Linda N. Ward

Why is mentorship important and how do you enact it in the world?

“You can be anything you want to be!”

In 1968, these words of wisdom were spoken to me by my 8th grade teacher at St. Anthony’s School in Providence, Sister Margaret Gormerly CND. Words that have guided my life and provided what I now recognize as my first mentoring experience. As I left the safe, nurturing and sometimes restrictive environment of a small catholic school to go face the big, scary and demanding high school – Classical – her words provided me with strength, fortitude and most importantly confidence in my abilities and aspirations.

Mentoring to me is about supporting and encouraging, building confidence and strength, responding to challenges. It is about assisting someone to build their knowledge and recognize their true capacity. I believe everyone you encounter has the potential to be a mentor whether by active engagement or by observation. I still have a vivid recollection of leaving a meeting and seeing a line of people outside a food pantry waiting for it to open and thinking how can this be that people do not have enough food. That observation guided me to further my work around issues of hunger.

Be open to everyone, even those with whom you feel you share nothing in common. Some of my most significant professional growth is a direct result of a mentoring relationship with someone who I had, at best, a tentative relationship but who encouraged me to develop skills needed to start my own business.

When I have been confronted by challenges I look to those who have shared similar experiences. Eighteen years ago when Marilyn Drummond and I decided to start a new agency working with adults with differing abilities, I called on people who I respected, who presented as open and willing to share and asked for advice. This agency, Opportunities Unlimited used that as a foundation for its development. To this day, I routinely call on these relationships for knowledge, encouragement and inspiration.

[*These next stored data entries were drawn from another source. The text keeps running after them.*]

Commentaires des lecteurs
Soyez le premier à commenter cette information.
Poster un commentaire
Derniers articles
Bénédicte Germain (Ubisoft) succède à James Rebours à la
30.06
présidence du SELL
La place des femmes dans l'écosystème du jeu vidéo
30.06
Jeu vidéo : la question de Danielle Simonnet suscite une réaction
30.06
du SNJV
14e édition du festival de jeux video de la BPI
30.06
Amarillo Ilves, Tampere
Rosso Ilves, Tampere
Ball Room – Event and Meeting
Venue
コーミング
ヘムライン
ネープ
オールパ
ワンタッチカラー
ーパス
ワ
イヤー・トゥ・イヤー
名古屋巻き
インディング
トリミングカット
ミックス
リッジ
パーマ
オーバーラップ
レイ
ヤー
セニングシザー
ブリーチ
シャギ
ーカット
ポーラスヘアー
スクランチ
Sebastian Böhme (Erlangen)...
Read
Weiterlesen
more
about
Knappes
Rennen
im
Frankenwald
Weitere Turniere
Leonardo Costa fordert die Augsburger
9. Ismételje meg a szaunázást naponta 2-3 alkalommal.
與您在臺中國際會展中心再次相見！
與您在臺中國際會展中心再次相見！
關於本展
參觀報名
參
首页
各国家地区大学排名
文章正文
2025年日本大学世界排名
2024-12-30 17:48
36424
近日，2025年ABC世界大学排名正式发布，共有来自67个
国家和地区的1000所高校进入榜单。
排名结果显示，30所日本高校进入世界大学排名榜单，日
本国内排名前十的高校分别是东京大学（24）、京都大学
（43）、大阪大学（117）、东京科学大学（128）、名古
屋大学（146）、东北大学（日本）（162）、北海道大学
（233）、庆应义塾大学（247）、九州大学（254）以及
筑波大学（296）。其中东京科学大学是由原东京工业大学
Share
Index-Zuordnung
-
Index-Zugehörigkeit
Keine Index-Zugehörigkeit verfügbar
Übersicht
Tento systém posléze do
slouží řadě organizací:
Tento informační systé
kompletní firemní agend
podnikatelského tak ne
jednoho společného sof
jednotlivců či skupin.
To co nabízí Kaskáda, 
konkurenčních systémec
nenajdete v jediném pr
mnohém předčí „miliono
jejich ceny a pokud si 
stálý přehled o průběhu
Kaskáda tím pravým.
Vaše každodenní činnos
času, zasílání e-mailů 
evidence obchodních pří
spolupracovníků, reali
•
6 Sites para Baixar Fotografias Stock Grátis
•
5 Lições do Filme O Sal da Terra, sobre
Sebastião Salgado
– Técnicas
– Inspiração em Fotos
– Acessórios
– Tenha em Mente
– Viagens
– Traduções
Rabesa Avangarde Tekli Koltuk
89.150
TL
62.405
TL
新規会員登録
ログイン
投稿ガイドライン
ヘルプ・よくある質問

Everyone has gifts and capacities to share – at home, in the workplace, in the community, wherever he/she may choose to be involved. This central belief has guided my work and my relationships. These are the values that my work and volunteer experiences embrace – supporting people to exercise their right to be treated with respect, dignity and fairness.

I am driven by my passion for fairness and equality and my mentors are often those who may be different, are homeless, struggle with hunger and worry about how to provide for their families. I look to them for guidance and direction and offer my support and encouragement as they engage in advocacy.

Don’t ever underestimate the power of your words and interactions with people. The very way you respond to people can provide encouragement, inspiration and a feeling of self worth that dramatically impacts a person’s life. When a person I provide services to says to me – “You really think I can do that?” I know my actions, interactions and supports have made a positive difference in the person’s life. Something we should all try to do.

Linda N. Ward is co-founder and executive director of Opportunities Unlimited, Inc. — an agency whose mission is to support people with differing abilities to lead rich and fulfilling lives and to ensure that all people regardless of abilities are treated with dignity and respect. Ward is a founding member of the RI Disability Vote Project. She was appointed to the Governor’s Commission on Disabilities and serves as chair of the legislation committee. She is a board member and past president of the Community Provider Network of RI. She is a supporter of the RI Coalition for the Homeless and a member of Women Ending Hunger at the RI Community Food Bank. Ward received her Bachelor’s and Master’s Degrees from Rhode Island College. She is a graduate of Leadership Rhode Island and a 2009 Fellow of The Initiative for Nonprofit Excellence at The Rhode Island Foundation.